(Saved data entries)
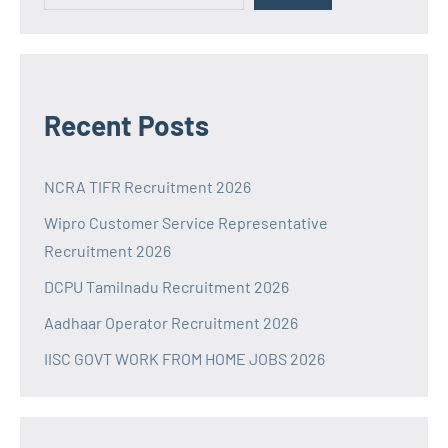
Recent Posts
NCRA TIFR Recruitment 2026
Wipro Customer Service Representative
Recruitment 2026
DCPU Tamilnadu Recruitment 2026
Aadhaar Operator Recruitment 2026
IISC GOVT WORK FROM HOME JOBS 2026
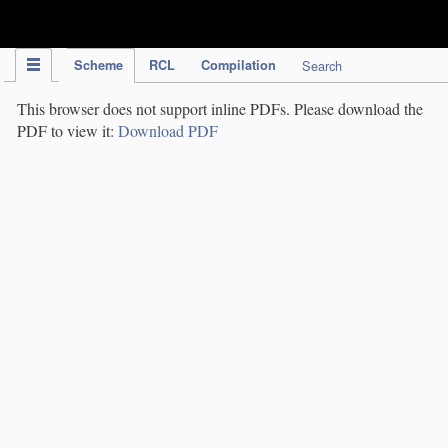
IPC Publication
Scheme
RCL
Compilation
Search
This browser does not support inline PDFs. Please download the
PDF to view it:
Download PDF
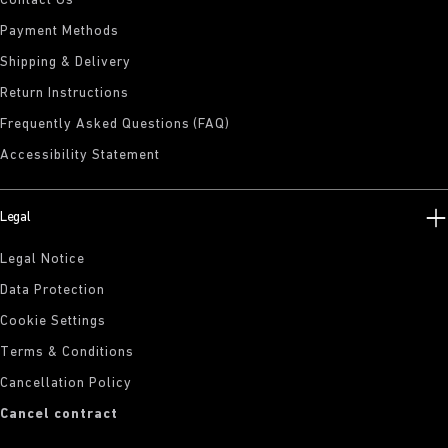
Contact Us
Payment Methods
Shipping & Delivery
Return Instructions
Frequently Asked Questions (FAQ)
Accessibility Statement
Legal
Legal Notice
Data Protection
Cookie Settings
Terms & Conditions
Cancellation Policy
Cancel contract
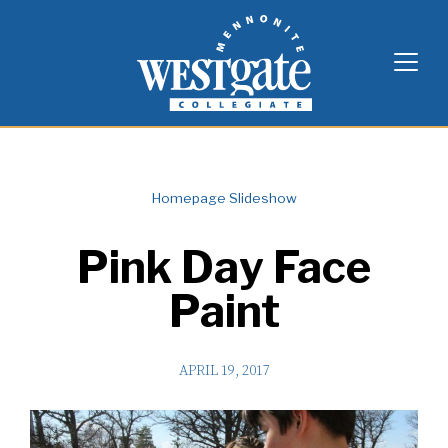
Skip
Westgate Mennonite Collegiate
to
content
Homepage Slideshow
Pink Day Face
Paint
APRIL 19, 2017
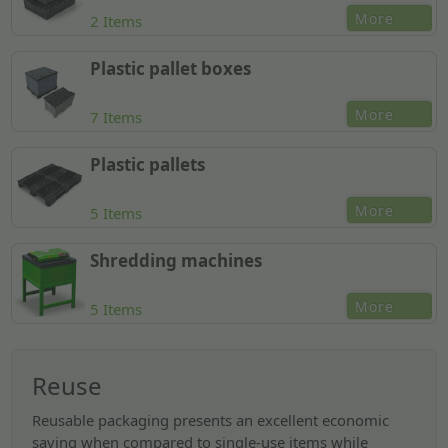
More
2 Items
Plastic pallet boxes
More
7 Items
Plastic pallets
More
5 Items
Shredding machines
More
5 Items
Reuse
Reusable packaging presents an excellent economic
saving when compared to single-use items while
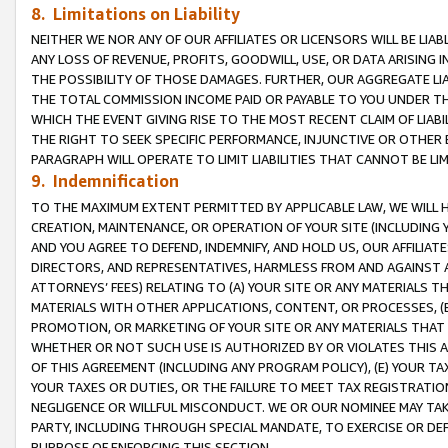
8. Limitations on Liability
NEITHER WE NOR ANY OF OUR AFFILIATES OR LICENSORS WILL BE LIAB
ANY LOSS OF REVENUE, PROFITS, GOODWILL, USE, OR DATA ARISING 
THE POSSIBILITY OF THOSE DAMAGES. FURTHER, OUR AGGREGATE LIA
THE TOTAL COMMISSION INCOME PAID OR PAYABLE TO YOU UNDER T
WHICH THE EVENT GIVING RISE TO THE MOST RECENT CLAIM OF LIABI
THE RIGHT TO SEEK SPECIFIC PERFORMANCE, INJUNCTIVE OR OTHER 
PARAGRAPH WILL OPERATE TO LIMIT LIABILITIES THAT CANNOT BE LI
9. Indemnification
TO THE MAXIMUM EXTENT PERMITTED BY APPLICABLE LAW, WE WILL HA
CREATION, MAINTENANCE, OR OPERATION OF YOUR SITE (INCLUDING 
AND YOU AGREE TO DEFEND, INDEMNIFY, AND HOLD US, OUR AFFILIAT
DIRECTORS, AND REPRESENTATIVES, HARMLESS FROM AND AGAINST ALL
ATTORNEYS’ FEES) RELATING TO (A) YOUR SITE OR ANY MATERIALS 
MATERIALS WITH OTHER APPLICATIONS, CONTENT, OR PROCESSES, (
PROMOTION, OR MARKETING OF YOUR SITE OR ANY MATERIALS THAT A
WHETHER OR NOT SUCH USE IS AUTHORIZED BY OR VIOLATES THIS A
OF THIS AGREEMENT (INCLUDING ANY PROGRAM POLICY), (E) YOUR TA
YOUR TAXES OR DUTIES, OR THE FAILURE TO MEET TAX REGISTRATIO
NEGLIGENCE OR WILLFUL MISCONDUCT. WE OR OUR NOMINEE MAY TA
PARTY, INCLUDING THROUGH SPECIAL MANDATE, TO EXERCISE OR DEF
PURPOSE OF ENFORCING THIS SECTION.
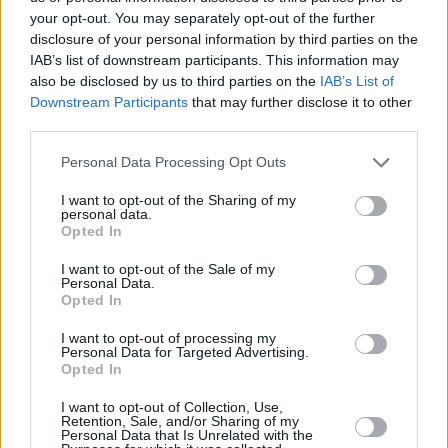
your opt-out. You may separately opt-out of the further
disclosure of your personal information by third parties on the
IAB’s list of downstream participants. This information may
also be disclosed by us to third parties on the
IAB’s List of
Downstream Participants
that may further disclose it to other
third parties.
Personal Data Processing Opt Outs
I want to opt-out of the Sharing of my
personal data.
Opted In
I want to opt-out of the Sale of my
Personal Data.
Opted In
Electric Picnic 2019. Friday 30th of August. Copyright Miguel Ruiz.
I want to opt-out of processing my
Personal Data for Targeted Advertising.
Opted In
I want to opt-out of Collection, Use,
Retention, Sale, and/or Sharing of my
Personal Data that Is Unrelated with the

Problem to solve
Work from the entries above. Set down exactly and only the lines from the line with "Reusable packaging presents" to the line with "THE POSSIBILITY OF", both included, and leave the pictures out.

Worked solution
Reusable packaging presents an excellent economic
saving when compared to single-use items while
8. Limitations on Liability
NEITHER WE NOR ANY OF OUR AFFILIATES OR LICENSORS WILL BE LIAB
ANY LOSS OF REVENUE, PROFITS, GOODWILL, USE, OR DATA ARISING 
THE POSSIBILITY OF THOSE DAMAGES. FURTHER, OUR AGGREGATE LIA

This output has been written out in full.